Tally every line of the entries that contains the string "Trip", then reply with only that number.

• • • • • • •

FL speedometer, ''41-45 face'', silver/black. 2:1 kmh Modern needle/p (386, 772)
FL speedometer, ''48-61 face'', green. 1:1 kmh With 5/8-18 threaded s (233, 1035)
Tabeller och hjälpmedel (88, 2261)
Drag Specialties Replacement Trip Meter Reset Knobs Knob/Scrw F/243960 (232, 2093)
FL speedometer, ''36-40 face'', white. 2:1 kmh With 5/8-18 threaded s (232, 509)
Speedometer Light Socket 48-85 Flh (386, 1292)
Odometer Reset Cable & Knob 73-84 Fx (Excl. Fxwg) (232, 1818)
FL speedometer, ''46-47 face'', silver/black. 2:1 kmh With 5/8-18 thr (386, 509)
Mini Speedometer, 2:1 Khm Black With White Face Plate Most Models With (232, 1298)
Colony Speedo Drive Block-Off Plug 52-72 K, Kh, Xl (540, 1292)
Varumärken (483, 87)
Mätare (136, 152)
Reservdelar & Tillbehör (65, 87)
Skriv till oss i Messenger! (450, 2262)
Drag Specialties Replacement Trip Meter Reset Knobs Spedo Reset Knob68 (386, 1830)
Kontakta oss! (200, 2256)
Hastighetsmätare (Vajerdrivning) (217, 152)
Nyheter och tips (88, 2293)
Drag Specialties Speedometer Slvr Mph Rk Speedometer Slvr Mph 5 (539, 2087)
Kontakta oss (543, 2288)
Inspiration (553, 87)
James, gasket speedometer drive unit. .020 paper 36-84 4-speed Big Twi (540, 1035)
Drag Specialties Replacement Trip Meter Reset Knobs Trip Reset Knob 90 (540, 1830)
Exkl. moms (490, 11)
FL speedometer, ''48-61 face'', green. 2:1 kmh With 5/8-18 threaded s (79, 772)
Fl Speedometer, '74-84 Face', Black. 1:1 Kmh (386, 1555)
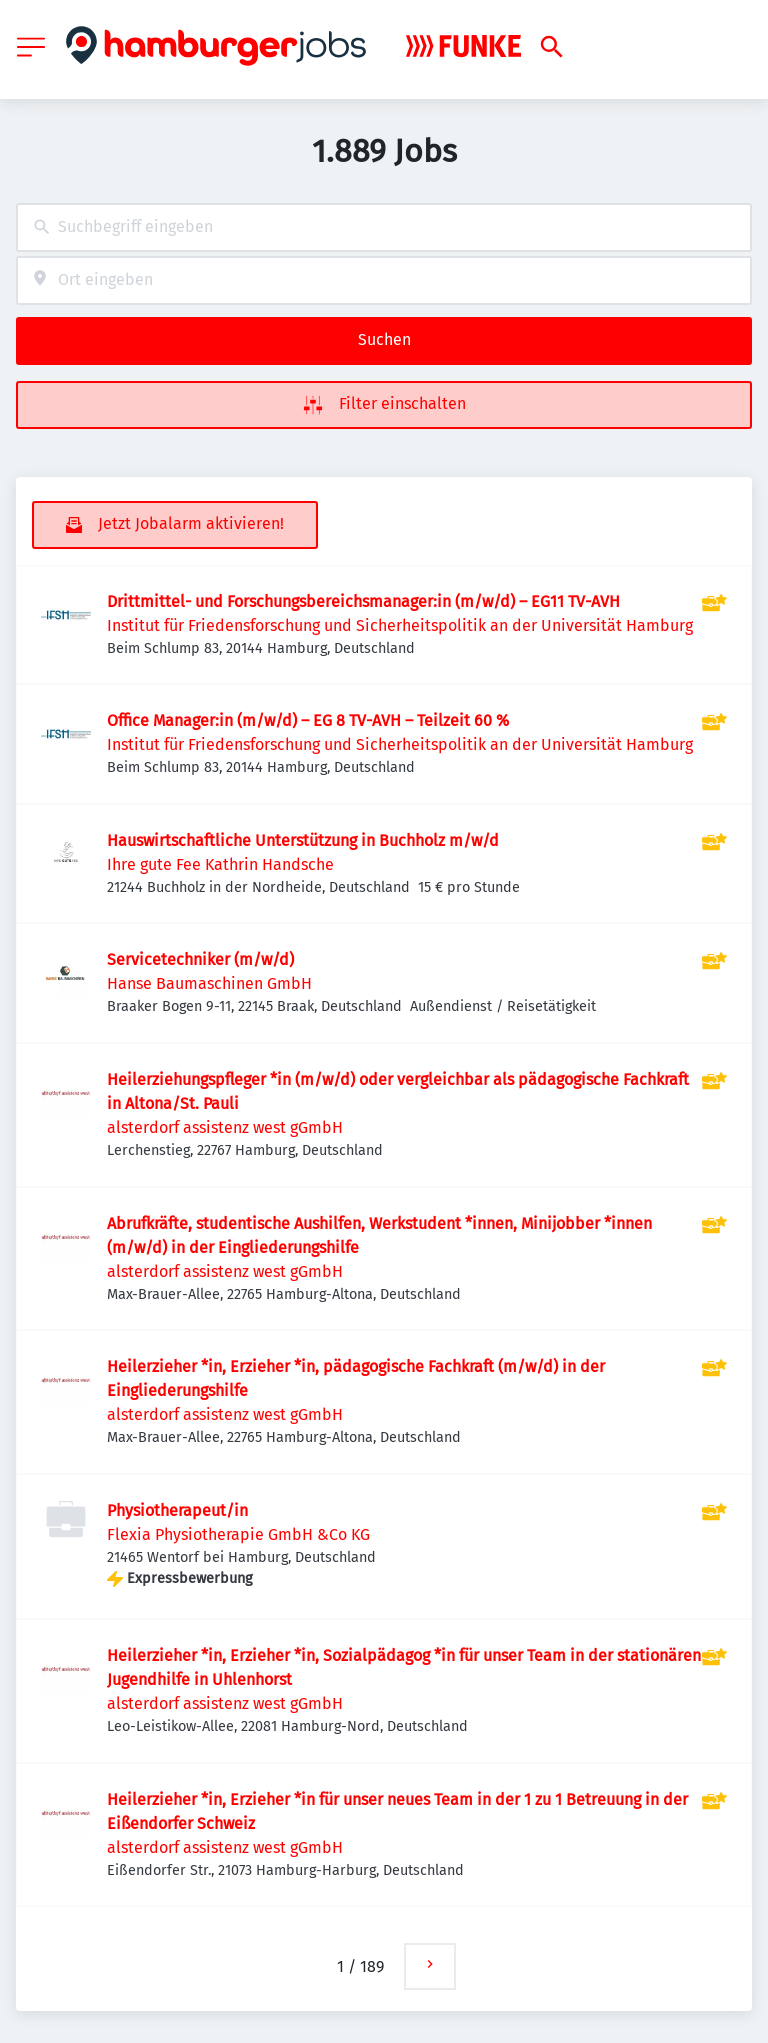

• • • • • • •

_TASK RESULT_
3